The group of hackers who stole a wealth of data from game publishing giant Electronic Arts broke into the company in part by tricking an employee over Slack to provide a login token, Motherboard has learned.
The group stole the source code for FIFA 21 and related matchmaking tools, as well as the source code for the Frostbite engine that powers games like Battlefield and other internal game development tools. In all, the hackers claim they have 780GB of data, and are advertising it for sale on various underground forums. EA previously confirmed the data impacted in the breach to Motherboard.

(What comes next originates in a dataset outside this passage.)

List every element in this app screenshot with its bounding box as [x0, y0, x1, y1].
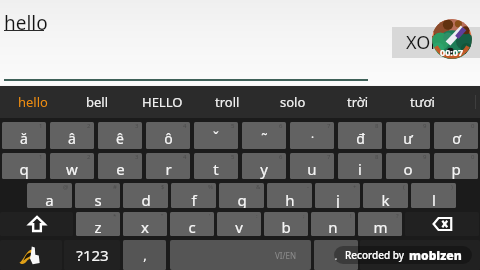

A representative for the hackers told Motherboard in an online chat that the process started by purchasing stolen cookies being sold online for $10 and using those to gain access to a Slack channel used by EA. Cookies can save the login details of particular users, and potentially let hackers log into services as that person. In this case, the hackers were able to get into EA’s Slack using the stolen cookie. (Although not necessarily connected, in February 2020 Motherboard reported that a group of researchers discovered an ex-engineer had left a list of the names of EA Slack channels in a public facing code repository).
“Once inside the chat, we messaged a IT Support members we explain to them we lost our phone at a party last night,” the representative said.
The hackers then requested a multifactor authentication token from EA IT support to gain access to EA’s corporate network. The representative said this was successful two times.
Once inside EA’s network, the hackers found a service for EA developers for compiling games. They successfully logged in and created a virtual machine giving them more visibility into the network, and then accessed one more service and downloaded game source code.
The representative for the hackers provided screenshots to help corroborate the various steps of the hack, including the Slack chats themselves. EA then confirmed to Motherboard the contours of the description of the breach given by the hackers.